Transforms

transforms is a collection of commonly used functions, used to change or transform, the datasets/parameters. Transforms module is divided as, - Coordinate transforms: Mapping the coordinates of a configuration to invariant representations, which can be used in ML models. - Descriptors - Radial Graphs - Properties: Transform properties associated with the configurations. Often it takes input as a complete dataset, and aggregate statistics of property of entire dataset before transformations like normalization - Parameters ( only available for the physic based models for now ) Transform the parameter space for enabling better sampling/training.

Configuration Transforms

Descriptor

The Descriptors module bridges the libdescriptor library with KLIFF’s data structures (i.e., Configuration, NeighborList). It provides:

  • show_available_descriptors(): A helper function that prints all descriptor names.

  • Descriptor:

    • Takes a cutoff, species, descriptor name, and hyperparameters.

    • Computes descriptors (forward) and their derivatives w.r.t. atomic coordinates (backward).

    • Can store results directly in the Configuration object’s fingerprint.

  • default_hyperparams: Module containing collection of sane defaults for different descriptors

Tip

This module relies on the optional dependency libdescriptor.

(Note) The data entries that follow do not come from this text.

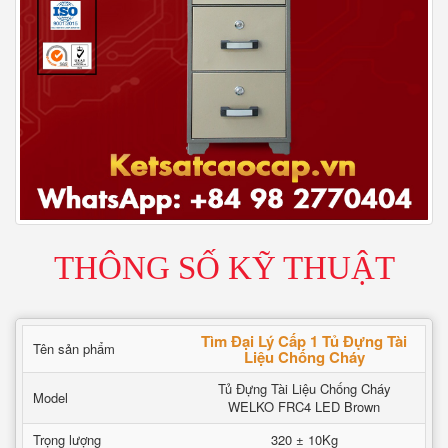
THÔNG SỐ KỸ THUẬT
Tìm Đại Lý Cấp 1 Tủ Đựng Tài
Tên sản phẩm
Liệu Chống Cháy
Tủ Đựng Tài Liệu Chống Cháy
Model
WELKO FRC4 LED Brown
Trọng lượng
320 ± 10Kg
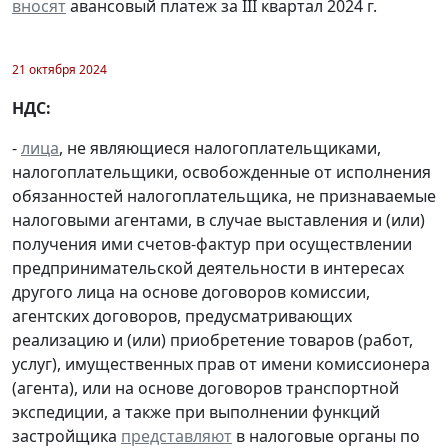
вносят
авансовый платеж за III квартал 2024 г.
21 октября 2024
НДС:
-
лица
, не являющиеся налогоплательщиками,
налогоплательщики, освобожденные от исполнения
обязанностей налогоплательщика, не признаваемые
налоговыми агентами, в случае выставления и (или)
получения ими счетов-фактур при осуществлении
предпринимательской деятельности в интересах
другого лица на основе договоров комиссии,
агентских договоров, предусматривающих
реализацию и (или) приобретение товаров (работ,
услуг), имущественных прав от имени комиссионера
(агента), или на основе договоров транспортной
экспедиции, а также при выполнении функций
застройщика
представляют
в налоговые органы по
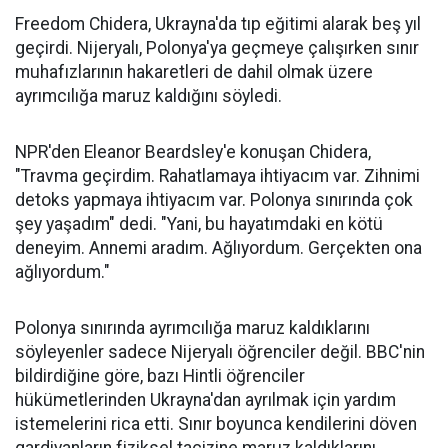
Freedom Chidera, Ukrayna'da tıp eğitimi alarak beş yıl
geçirdi. Nijeryalı, Polonya'ya geçmeye çalışırken sınır
muhafızlarının hakaretleri de dahil olmak üzere
ayrımcılığa maruz kaldığını söyledi.
NPR'den Eleanor Beardsley'e konuşan Chidera,
"Travma geçirdim. Rahatlamaya ihtiyacım var. Zihnimi
detoks yapmaya ihtiyacım var. Polonya sınırında çok
şey yaşadım" dedi. "Yani, bu hayatımdaki en kötü
deneyim. Annemi aradım. Ağlıyordum. Gerçekten ona
ağlıyordum."
Polonya sınırında ayrımcılığa maruz kaldıklarını
söyleyenler sadece Nijeryalı öğrenciler değil. BBC'nin
bildirdiğine göre, bazı Hintli öğrenciler
hükümetlerinden Ukrayna'dan ayrılmak için yardım
istemelerini rica etti. Sınır boyunca kendilerini döven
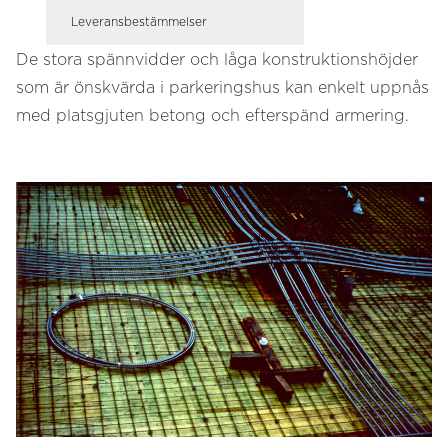
Leveransbestämmelser
De stora spännvidder och låga konstruktionshöjder
som är önskvärda i parkeringshus kan enkelt uppnås
med platsgjuten betong och efterspänd armering.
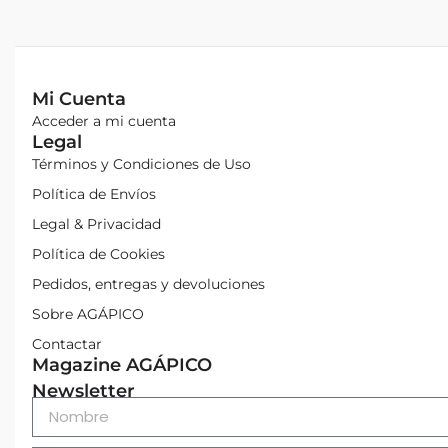
Mi Cuenta
Acceder a mi cuenta
Legal
Términos y Condiciones de Uso
Política de Envíos
Legal & Privacidad
Política de Cookies
Pedidos, entregas y devoluciones
Sobre AGÁPICO
Contactar
Magazine AGÁPICO
Newsletter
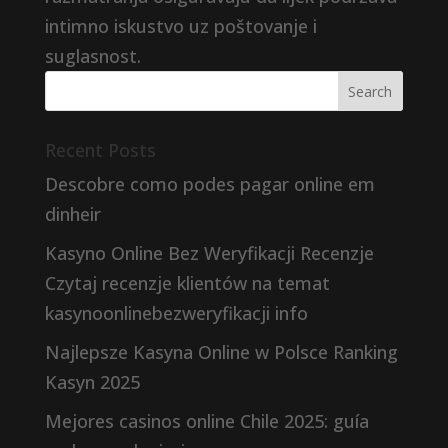
intimno iskustvo uz poštovanje i
suglasnost.
Recent Posts
Descobre como podes pagar online em
dinheir
Kasyno Online Bez Weryfikacji Recenzje
Czytaj recenzje klientów na temat
kasynoonlinebezweryfikacji info
Najlepsze Kasyna Online w Polsce Ranking
Kasyn 2025
Mejores casinos online Chile 2025: guía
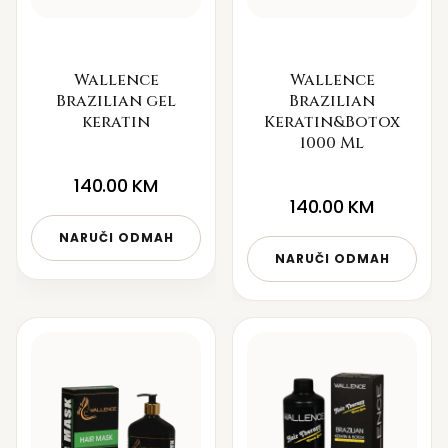
Wallence
Wallence
Brazilian gel
Brazilian
keratin
Keratin&Botox
1000 Ml
140.00
KM
140.00
KM
NARUČI ODMAH
NARUČI ODMAH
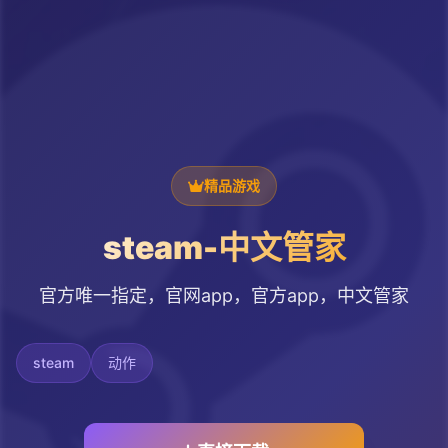
精品游戏
steam-中文管家
官方唯一指定，官网app，官方app，中文管家
steam
动作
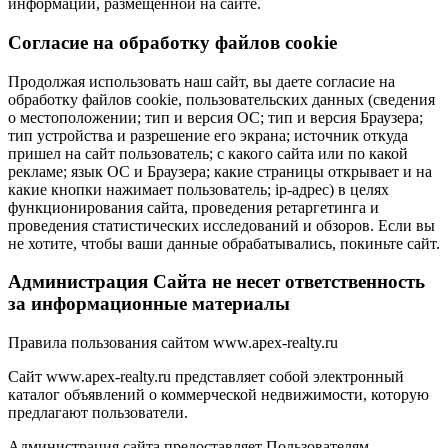
информации, размещенной на сайте.
Cогласие на обработку файлов cookie
Продолжая использовать наш сайт, вы даете согласие на
обработку файлов cookie, пользовательских данных (сведения
о местоположении; тип и версия ОС; тип и версия Браузера;
тип устройства и разрешение его экрана; источник откуда
пришел на сайт пользователь; с какого сайта или по какой
рекламе; язык ОС и Браузера; какие страницы открывает и на
какие кнопки нажимает пользователь; ip-адрес) в целях
функционирования сайта, проведения ретаргетинга и
проведения статистических исследований и обзоров. Если вы
не хотите, чтобы ваши данные обрабатывались, покиньте сайт.
Администрация Сайта не несет ответственность
за информационные материалы
Правила пользования сайтом www.apex-realty.ru
Сайт www.apex-realty.ru представляет собой электронный
каталог объявлений о коммерческой недвижимости, которую
предлагают пользователи.
Администрация сайта предоставляет Пользователям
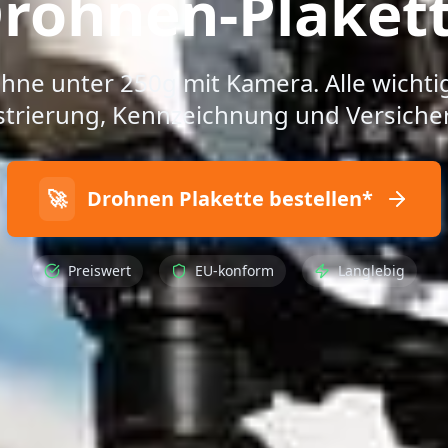
rohnen-Plaket
hne unter 250g mit Kamera. Alle wichti
strierung, Kennzeichnung und Versiche
🚀
Drohnen Plakette bestellen*
Preiswert
EU-konform
Langlebig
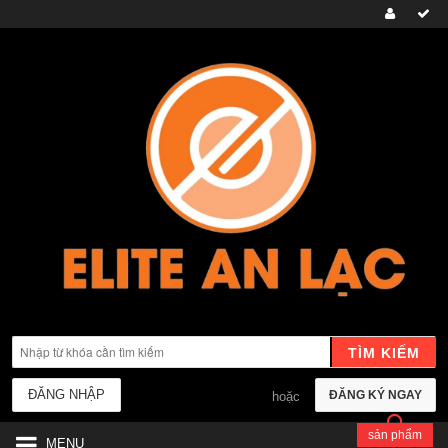
TÌM KIẾM
ĐĂNG NHẬP
ĐĂNG KÝ NGAY
hoặc
sản phẩm
MENU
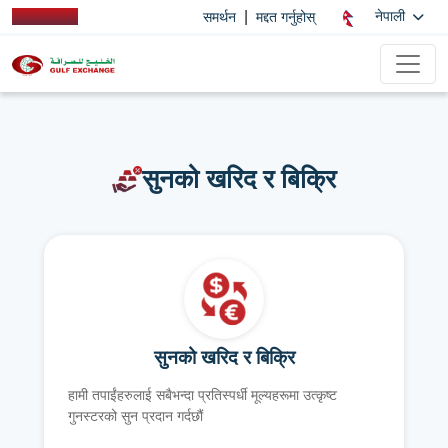
|
नेपाली
समर्थन
मद्दत गर्नुहोस्
सुनको खरिद र बिक्रि
सुनको खरिद र बिक्रि
हामी तपाईंहरुलाई सबैभन्दा प्रतिस्पर्धी मूल्यहरूमा उत्कृष्ट
गुनस्टरको सुन प्रदान गर्दछौं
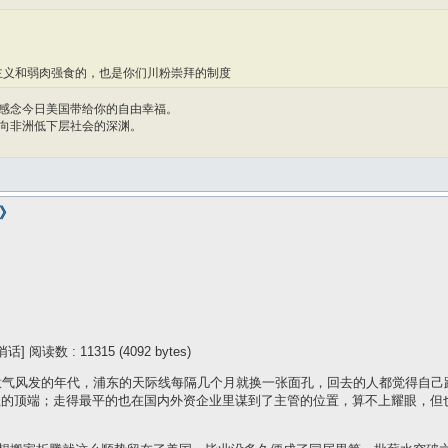
主义和弱肉强食的，也是你们川粉崇拜的制度
感念今日美国带给你的自由幸福。
向非洲低下层社会的深渊。
国》
] 阅读数 : 11315 (4092 bytes)
意气风发的年代，浦东的天际线每隔几个月就换一张面孔，回去的人都觉得自己
业的顶端；走得最平的也在国内外资企业里谋到了主管的位置，算不上耀眼，但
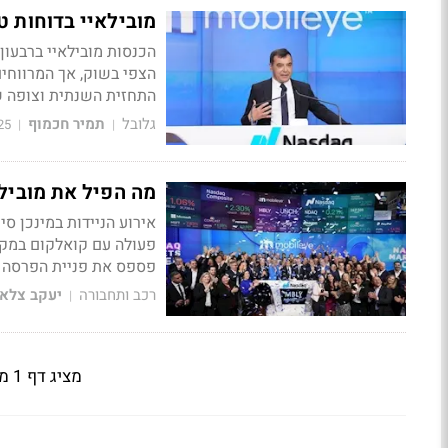
מובילאיי בדוחות ט
הצפי בשוק, אך המרווחים
התחזית השנתית וצופה ש
גלובל
תמיר חכמוף
25
|
|
מה הפיל את מובילי
אירוע הניידות במינכן ס
פעולה עם קואלקום במקום
פספס את פניית הפרסה 
רכב ותחבורה
יעקב צלא
|
מציג דף 1 מתוך 16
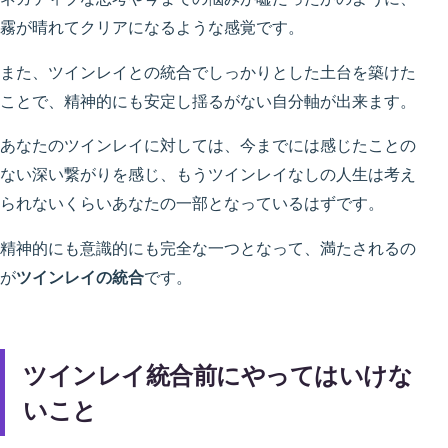
霧が晴れてクリアになるような感覚です。
また、ツインレイとの統合でしっかりとした土台を築けた
ことで、精神的にも安定し揺るがない自分軸が出来ます。
あなたのツインレイに対しては、今までには感じたことの
ない深い繋がりを感じ、もうツインレイなしの人生は考え
られないくらいあなたの一部となっているはずです。
精神的にも意識的にも完全な一つとなって、満たされるの
が
ツインレイの統合
です。
ツインレイ統合前にやってはいけな
いこと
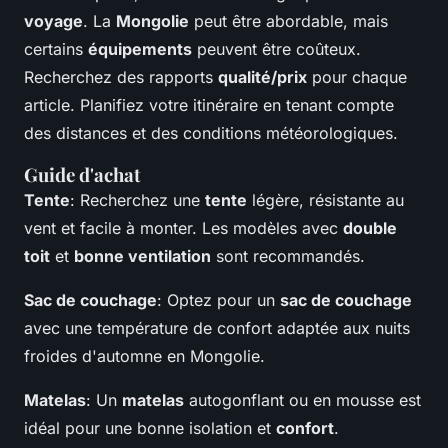
voyage
. La
Mongolie
peut être abordable, mais
certains
équipements
peuvent être coûteux.
Recherchez des rapports
qualité/prix
pour chaque
article. Planifiez votre itinéraire en tenant compte
des distances et des conditions météorologiques.
Guide d'achat
Tente
: Recherchez une
tente
légère, résistante au
vent et facile à monter. Les modèles avec
double
toit
et
bonne ventilation
sont recommandés.
Sac de couchage
: Optez pour un
sac de couchage
avec une température de confort adaptée aux nuits
froides d'automne en Mongolie.
Matelas
: Un
matelas
autogonflant ou en mousse est
idéal pour une bonne isolation et
confort
.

conda install -c ipcamit libdescriptor
from kliff.transforms.configuration_transforms.descriptors import show_available_descriptors
show_available_descriptors()
--------------------------------------------------------------------------------
Descriptors below are currently available, select them by descriptor: str attribute:
--------------------------------------------------------------------------------
SymmetryFunctions
Bispectrum
SOAP
from kliff.transforms.configuration_transforms.descriptors import Descriptor
from kliff.transforms.configuration_transforms.default_hyperparams import symmetry_functions_set30

desc = Descriptor(cutoff=3.77,
                  species=["Si"],
                  descriptor="SymmetryFunctions",
                  hyperparameters=symmetry_functions_set30())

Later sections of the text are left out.